Gov. Tim Walz, a Democrat, said he favors conducting Minnesota’s elections primarily by mail after a proposal to expand mail-in voting during the pandemic was struck from a $17 million elections package lawmakers passed this week.
Mississippi Gov. Tate Reeves, a Republican, has racked up more than a million Facebook views for his weekday virus updates, but he hasn’t used the opportunity to wear a face mask.
Legislative leaders in Minnesota are readying for an expected extension of emergency powers that have enabled Gov. Tim Walz, a Democrat, to temporarily close schools, shutter businesses and order residents to stay home unless necessary.
Washington has nearly 1,400 contact tracers ready to contact each new person who tests positive for the novel coronavirus, in an effort to track down other infected people. The newly trained brigade is part of a three-pronged approach to locking down the virus: broad-based testing, isolation and contact tracing.
Many visitors to Idaho’s state parks no longer feel the need to follow pandemic guidelines.
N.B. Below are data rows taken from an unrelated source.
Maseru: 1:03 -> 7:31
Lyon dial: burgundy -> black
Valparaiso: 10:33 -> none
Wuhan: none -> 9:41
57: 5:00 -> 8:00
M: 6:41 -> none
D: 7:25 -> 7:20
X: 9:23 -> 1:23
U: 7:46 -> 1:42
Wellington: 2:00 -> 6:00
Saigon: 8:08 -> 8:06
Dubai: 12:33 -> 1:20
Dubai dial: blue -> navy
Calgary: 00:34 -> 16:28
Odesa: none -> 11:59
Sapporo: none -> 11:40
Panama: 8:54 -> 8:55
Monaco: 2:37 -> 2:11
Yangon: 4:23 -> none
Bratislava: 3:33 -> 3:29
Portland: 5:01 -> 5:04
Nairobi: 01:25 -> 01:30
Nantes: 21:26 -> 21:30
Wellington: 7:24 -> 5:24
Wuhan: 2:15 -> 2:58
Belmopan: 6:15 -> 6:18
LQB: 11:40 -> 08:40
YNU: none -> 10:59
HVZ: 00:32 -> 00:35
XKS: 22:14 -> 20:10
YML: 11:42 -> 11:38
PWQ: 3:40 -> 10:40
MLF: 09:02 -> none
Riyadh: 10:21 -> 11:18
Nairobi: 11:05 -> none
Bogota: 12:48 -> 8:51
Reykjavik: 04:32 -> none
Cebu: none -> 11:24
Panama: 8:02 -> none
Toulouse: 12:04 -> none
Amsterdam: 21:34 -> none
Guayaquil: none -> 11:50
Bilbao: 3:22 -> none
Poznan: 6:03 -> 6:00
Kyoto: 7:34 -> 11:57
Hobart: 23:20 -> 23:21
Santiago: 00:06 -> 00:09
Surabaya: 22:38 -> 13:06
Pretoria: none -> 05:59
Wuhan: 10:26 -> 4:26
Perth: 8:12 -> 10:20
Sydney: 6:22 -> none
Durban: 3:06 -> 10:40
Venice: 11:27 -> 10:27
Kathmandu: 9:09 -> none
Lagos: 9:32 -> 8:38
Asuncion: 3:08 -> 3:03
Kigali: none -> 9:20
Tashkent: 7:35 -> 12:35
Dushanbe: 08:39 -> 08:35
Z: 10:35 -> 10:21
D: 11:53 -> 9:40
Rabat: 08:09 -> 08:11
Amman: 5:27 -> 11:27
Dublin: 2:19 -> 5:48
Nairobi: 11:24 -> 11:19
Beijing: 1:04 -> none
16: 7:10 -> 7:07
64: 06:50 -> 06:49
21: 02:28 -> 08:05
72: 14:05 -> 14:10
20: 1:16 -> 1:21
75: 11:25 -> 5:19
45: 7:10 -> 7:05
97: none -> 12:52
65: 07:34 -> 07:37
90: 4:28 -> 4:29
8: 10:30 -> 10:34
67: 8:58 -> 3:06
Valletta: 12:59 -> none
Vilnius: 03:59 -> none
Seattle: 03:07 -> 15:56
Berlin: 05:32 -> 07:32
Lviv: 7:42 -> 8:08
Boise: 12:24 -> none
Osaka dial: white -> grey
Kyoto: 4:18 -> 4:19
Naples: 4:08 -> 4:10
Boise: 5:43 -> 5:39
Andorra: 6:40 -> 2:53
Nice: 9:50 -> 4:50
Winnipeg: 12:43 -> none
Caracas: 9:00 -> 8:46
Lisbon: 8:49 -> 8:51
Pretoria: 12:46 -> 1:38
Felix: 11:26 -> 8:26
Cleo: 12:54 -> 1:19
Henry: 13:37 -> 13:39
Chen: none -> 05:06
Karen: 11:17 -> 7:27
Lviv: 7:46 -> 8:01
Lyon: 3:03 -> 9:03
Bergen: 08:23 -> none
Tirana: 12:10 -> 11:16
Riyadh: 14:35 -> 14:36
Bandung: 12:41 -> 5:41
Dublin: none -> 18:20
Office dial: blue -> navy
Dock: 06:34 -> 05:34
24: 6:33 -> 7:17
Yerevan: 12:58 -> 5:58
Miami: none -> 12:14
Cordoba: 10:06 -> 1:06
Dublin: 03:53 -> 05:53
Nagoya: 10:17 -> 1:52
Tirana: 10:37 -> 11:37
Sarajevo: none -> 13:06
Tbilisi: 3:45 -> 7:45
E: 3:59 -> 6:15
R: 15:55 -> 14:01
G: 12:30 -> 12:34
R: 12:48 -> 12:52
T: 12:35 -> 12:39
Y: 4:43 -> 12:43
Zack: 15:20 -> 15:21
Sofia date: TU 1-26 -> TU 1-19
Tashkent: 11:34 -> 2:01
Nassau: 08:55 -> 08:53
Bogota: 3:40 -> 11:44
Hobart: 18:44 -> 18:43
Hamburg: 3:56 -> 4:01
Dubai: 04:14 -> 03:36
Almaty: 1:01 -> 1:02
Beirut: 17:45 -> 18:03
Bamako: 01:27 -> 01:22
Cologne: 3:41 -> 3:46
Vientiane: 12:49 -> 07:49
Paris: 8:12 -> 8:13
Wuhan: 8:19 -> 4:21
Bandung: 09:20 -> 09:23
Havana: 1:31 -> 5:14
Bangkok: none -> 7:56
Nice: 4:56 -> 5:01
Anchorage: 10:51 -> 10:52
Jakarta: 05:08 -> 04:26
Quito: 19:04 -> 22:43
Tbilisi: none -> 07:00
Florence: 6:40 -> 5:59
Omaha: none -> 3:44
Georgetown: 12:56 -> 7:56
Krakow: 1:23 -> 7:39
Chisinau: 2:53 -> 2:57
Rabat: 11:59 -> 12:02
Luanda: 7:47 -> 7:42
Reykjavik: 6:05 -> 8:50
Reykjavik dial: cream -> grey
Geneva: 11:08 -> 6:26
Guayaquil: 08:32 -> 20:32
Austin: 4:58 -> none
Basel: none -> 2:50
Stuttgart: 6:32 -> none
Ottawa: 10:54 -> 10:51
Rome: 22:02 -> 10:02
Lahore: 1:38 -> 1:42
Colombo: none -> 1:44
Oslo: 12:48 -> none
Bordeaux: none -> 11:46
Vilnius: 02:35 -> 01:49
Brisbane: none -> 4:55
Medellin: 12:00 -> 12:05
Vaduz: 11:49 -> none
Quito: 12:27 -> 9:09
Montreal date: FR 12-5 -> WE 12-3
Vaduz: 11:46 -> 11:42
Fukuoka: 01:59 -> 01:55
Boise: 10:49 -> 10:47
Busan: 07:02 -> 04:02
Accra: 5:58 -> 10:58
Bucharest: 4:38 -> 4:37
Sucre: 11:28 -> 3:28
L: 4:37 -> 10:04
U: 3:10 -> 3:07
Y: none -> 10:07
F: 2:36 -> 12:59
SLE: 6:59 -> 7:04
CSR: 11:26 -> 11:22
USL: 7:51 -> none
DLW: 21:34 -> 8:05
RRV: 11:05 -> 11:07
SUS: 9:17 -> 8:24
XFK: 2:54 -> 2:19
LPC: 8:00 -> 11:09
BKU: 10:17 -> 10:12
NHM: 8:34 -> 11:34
The historic levels of visitors have prompted some Boise-area parks to implement temporary entry restrictions to prevent overcrowding.
Hawaii farms want the state to buy more local food to supply schools, prisons and hospitals, calling for more agriculture contracts with state institutions.
Ahmaud Arbery’s shooting death has shifted Georgia’s political conversation and renewed a push to impose stiffer penalties on crimes rooted in racial bias at a time when voters are ready to cast ballots in primary races and lawmakers prepare to return to the state Capitol.
Gyms and community swimming pools will be allowed to open mid-week, and professional sports leagues will be allowed to begin practicing in Arizona after the stay-at-home order expires, Republican Gov. Doug Ducey said.
The projected loss will eat about 10% of Colorado’s overall budget and 25% of the state’s general fund, which covers core services such as education and transportation. The legislature is expected to pass a budget when it returns May 26 from a recess forced by the coronavirus.
Florida has paid just 28% of the total 1.9 million unemployment applicants since March 15. A moratorium on evictions is set to expire next week and the state has yet to implement a federal increase in unemployment pay.
Maryland Gov. Larry Hogan, a Republican, told leaders of the Washington, D.C., suburbs and other places hit hard by the virus that they will be able to opt out of a gradual reopening he plans to announce and maintain a stay-at-home order as they see fit.
The preliminary injunction granted by a federal judge followed months of advocacy from New York disability and deaf rights advocates, who argued in a lawsuit filed last month that Democratic Gov. Andrew Cuomo was the only governor who did not offer some form of live ASL interpretation at his daily coronavirus task force briefings.
Maine is one of the few states that haven’t allowed dentists to reopen for routine visits, and some patients are suffering infections and other problems because they have not been treated.
Ohioans should brace for a rebound of infections as stores reopen and residents are freed from stay-at-home orders, warned Republican Gov. Mike DeWine and state Health Director Dr. Amy Acton.